While attempts have been made to address these drawbacks, none has
adequately overcome the problem. For example, in some cases, the
composite signal includes two separate channels (e.g., left and
right) in an attempt to spatially separate the composite signal. In
some cases, a third (e.g., center) or more channels (e.g., front
and back) are used to achieve greater spatial separation of the
original sounds produced by the plurality of sound sources. Two
popular methodologies used to achieve a degree of spatial
separation, especially in home theater audio systems, are Dolby
Surround and Dolby Pro Logic. Dolby Pro Logic is the more
sophisticated of the two and combines four audio channels into two
for storage and then separates those two channels into four for
playback over five loudspeakers. Specifically, a Dolby Pro Logic
system starts with left, center and right channels across the front
of the viewing area and a single surround channel at the rear.
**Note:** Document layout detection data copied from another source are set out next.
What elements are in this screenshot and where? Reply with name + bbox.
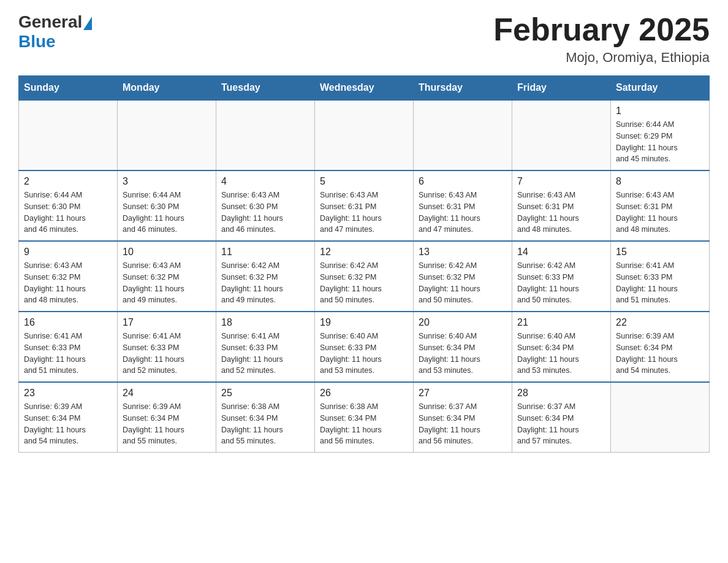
day-info: Sunrise: 6:44 AMSunset: 6:29 PMDaylight:… [616,119,704,165]
weekday-header-friday: Friday [512,76,611,101]
weekday-header-thursday: Thursday [414,76,512,101]
calendar-cell [414,100,512,170]
calendar-cell: 8Sunrise: 6:43 AMSunset: 6:31 PMDaylight… [611,170,710,241]
week-row-4: 16Sunrise: 6:41 AMSunset: 6:33 PMDayligh… [19,312,710,382]
day-number: 7 [517,176,605,187]
calendar-cell: 13Sunrise: 6:42 AMSunset: 6:32 PMDayligh… [414,241,512,312]
logo-blue-text: Blue [18,32,56,52]
day-number: 22 [616,317,704,328]
calendar-cell [512,100,611,170]
day-info: Sunrise: 6:43 AMSunset: 6:30 PMDaylight:… [221,190,309,236]
calendar-cell: 21Sunrise: 6:40 AMSunset: 6:34 PMDayligh… [512,312,611,382]
day-info: Sunrise: 6:42 AMSunset: 6:32 PMDaylight:… [221,260,309,306]
logo-triangle-icon [83,17,92,30]
day-info: Sunrise: 6:42 AMSunset: 6:32 PMDaylight:… [419,260,507,306]
day-info: Sunrise: 6:42 AMSunset: 6:32 PMDaylight:… [320,260,408,306]
day-info: Sunrise: 6:39 AMSunset: 6:34 PMDaylight:… [123,401,211,447]
day-number: 18 [221,317,309,328]
week-row-5: 23Sunrise: 6:39 AMSunset: 6:34 PMDayligh… [19,382,710,453]
logo: General Blue [18,12,92,52]
day-number: 13 [419,247,507,258]
day-number: 26 [320,388,408,399]
day-info: Sunrise: 6:40 AMSunset: 6:34 PMDaylight:… [517,331,605,377]
day-number: 23 [24,388,112,399]
calendar-cell: 10Sunrise: 6:43 AMSunset: 6:32 PMDayligh… [118,241,216,312]
day-info: Sunrise: 6:43 AMSunset: 6:31 PMDaylight:… [419,190,507,236]
day-info: Sunrise: 6:41 AMSunset: 6:33 PMDaylight:… [221,331,309,377]
day-number: 5 [320,176,408,187]
day-number: 15 [616,247,704,258]
calendar-cell: 4Sunrise: 6:43 AMSunset: 6:30 PMDaylight… [216,170,315,241]
day-info: Sunrise: 6:39 AMSunset: 6:34 PMDaylight:… [616,331,704,377]
day-info: Sunrise: 6:43 AMSunset: 6:31 PMDaylight:… [320,190,408,236]
page-header: General Blue February 2025 Mojo, Oromiya… [18,12,710,66]
day-info: Sunrise: 6:41 AMSunset: 6:33 PMDaylight:… [24,331,112,377]
calendar-cell: 12Sunrise: 6:42 AMSunset: 6:32 PMDayligh… [315,241,414,312]
weekday-header-monday: Monday [118,76,216,101]
calendar-cell: 14Sunrise: 6:42 AMSunset: 6:33 PMDayligh… [512,241,611,312]
day-number: 28 [517,388,605,399]
day-number: 3 [123,176,211,187]
weekday-header-wednesday: Wednesday [315,76,414,101]
day-info: Sunrise: 6:43 AMSunset: 6:31 PMDaylight:… [517,190,605,236]
day-number: 21 [517,317,605,328]
logo-general-text: General [18,12,82,32]
day-number: 11 [221,247,309,258]
calendar-cell: 11Sunrise: 6:42 AMSunset: 6:32 PMDayligh… [216,241,315,312]
calendar-cell: 24Sunrise: 6:39 AMSunset: 6:34 PMDayligh… [118,382,216,453]
day-number: 14 [517,247,605,258]
calendar-cell: 16Sunrise: 6:41 AMSunset: 6:33 PMDayligh… [19,312,118,382]
week-row-2: 2Sunrise: 6:44 AMSunset: 6:30 PMDaylight… [19,170,710,241]
calendar-cell: 9Sunrise: 6:43 AMSunset: 6:32 PMDaylight… [19,241,118,312]
day-info: Sunrise: 6:41 AMSunset: 6:33 PMDaylight:… [123,331,211,377]
month-year-title: February 2025 [493,12,710,47]
calendar-cell: 25Sunrise: 6:38 AMSunset: 6:34 PMDayligh… [216,382,315,453]
day-info: Sunrise: 6:37 AMSunset: 6:34 PMDaylight:… [419,401,507,447]
calendar-cell: 22Sunrise: 6:39 AMSunset: 6:34 PMDayligh… [611,312,710,382]
calendar-table: SundayMondayTuesdayWednesdayThursdayFrid… [18,75,710,453]
day-info: Sunrise: 6:44 AMSunset: 6:30 PMDaylight:… [123,190,211,236]
day-number: 1 [616,105,704,117]
day-info: Sunrise: 6:38 AMSunset: 6:34 PMDaylight:… [221,401,309,447]
weekday-header-sunday: Sunday [19,76,118,101]
calendar-cell: 19Sunrise: 6:40 AMSunset: 6:33 PMDayligh… [315,312,414,382]
day-number: 9 [24,247,112,258]
calendar-cell: 1Sunrise: 6:44 AMSunset: 6:29 PMDaylight… [611,100,710,170]
calendar-cell: 3Sunrise: 6:44 AMSunset: 6:30 PMDaylight… [118,170,216,241]
day-number: 12 [320,247,408,258]
day-number: 19 [320,317,408,328]
calendar-cell [315,100,414,170]
weekday-header-saturday: Saturday [611,76,710,101]
day-info: Sunrise: 6:40 AMSunset: 6:33 PMDaylight:… [320,331,408,377]
day-number: 8 [616,176,704,187]
calendar-cell: 7Sunrise: 6:43 AMSunset: 6:31 PMDaylight… [512,170,611,241]
calendar-cell: 6Sunrise: 6:43 AMSunset: 6:31 PMDaylight… [414,170,512,241]
calendar-cell: 26Sunrise: 6:38 AMSunset: 6:34 PMDayligh… [315,382,414,453]
calendar-cell: 15Sunrise: 6:41 AMSunset: 6:33 PMDayligh… [611,241,710,312]
day-info: Sunrise: 6:43 AMSunset: 6:31 PMDaylight:… [616,190,704,236]
day-info: Sunrise: 6:38 AMSunset: 6:34 PMDaylight:… [320,401,408,447]
calendar-cell: 5Sunrise: 6:43 AMSunset: 6:31 PMDaylight… [315,170,414,241]
day-info: Sunrise: 6:41 AMSunset: 6:33 PMDaylight:… [616,260,704,306]
day-number: 20 [419,317,507,328]
day-number: 24 [123,388,211,399]
weekday-header-row: SundayMondayTuesdayWednesdayThursdayFrid… [19,76,710,101]
weekday-header-tuesday: Tuesday [216,76,315,101]
day-info: Sunrise: 6:43 AMSunset: 6:32 PMDaylight:… [24,260,112,306]
day-number: 6 [419,176,507,187]
day-info: Sunrise: 6:40 AMSunset: 6:34 PMDaylight:… [419,331,507,377]
calendar-cell: 28Sunrise: 6:37 AMSunset: 6:34 PMDayligh… [512,382,611,453]
day-number: 27 [419,388,507,399]
day-info: Sunrise: 6:37 AMSunset: 6:34 PMDaylight:… [517,401,605,447]
calendar-cell: 23Sunrise: 6:39 AMSunset: 6:34 PMDayligh… [19,382,118,453]
week-row-3: 9Sunrise: 6:43 AMSunset: 6:32 PMDaylight… [19,241,710,312]
day-number: 2 [24,176,112,187]
calendar-cell: 20Sunrise: 6:40 AMSunset: 6:34 PMDayligh… [414,312,512,382]
day-info: Sunrise: 6:39 AMSunset: 6:34 PMDaylight:… [24,401,112,447]
calendar-cell [216,100,315,170]
day-info: Sunrise: 6:42 AMSunset: 6:33 PMDaylight:… [517,260,605,306]
day-number: 25 [221,388,309,399]
calendar-cell: 18Sunrise: 6:41 AMSunset: 6:33 PMDayligh… [216,312,315,382]
day-number: 10 [123,247,211,258]
day-number: 17 [123,317,211,328]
These four channels are stored as two channels, reconverted to four
and played back over left, center and right front loudspeakers and
a pair of monaural rear surround loudspeakers that are fed from a
single audio channel. While this technique provides some measure of
spatial separation, it fails to precisely recreate the sound
staging and suffers from other problems, including those identified
above.
Other techniques for creating spatial separation have been tried
using a plurality of channels. However, regardless of the number of
channels, such systems typically involve mixing audio signals to
form one or more composite signals. Even systems touted as
"discrete multi-channel", base the discreteness of each channel on
a "directional component" (i.e., Dolby's AC-3, discrete 5.1
multi-channel surround sound is based on five discrete directional
channels and one omni-directional bass channel). "Directional
components" help create a more engulfing acoustical effect, but do
not address the critical losses of veracity within the audio signal
itself.
Other separation techniques are commonly used in an attempt to
enhance the recreation of sound. For example, each loudspeaker
typically includes a plurality of loudspeaker components, with each
component dedicated to a particular frequency band to achieve a
frequency distribution of the reproduced sounds. Commonly, such
loudspeaker components include woofer or bass (lower frequencies),
mid-range (moderate frequencies) and tweeters (higher frequencies).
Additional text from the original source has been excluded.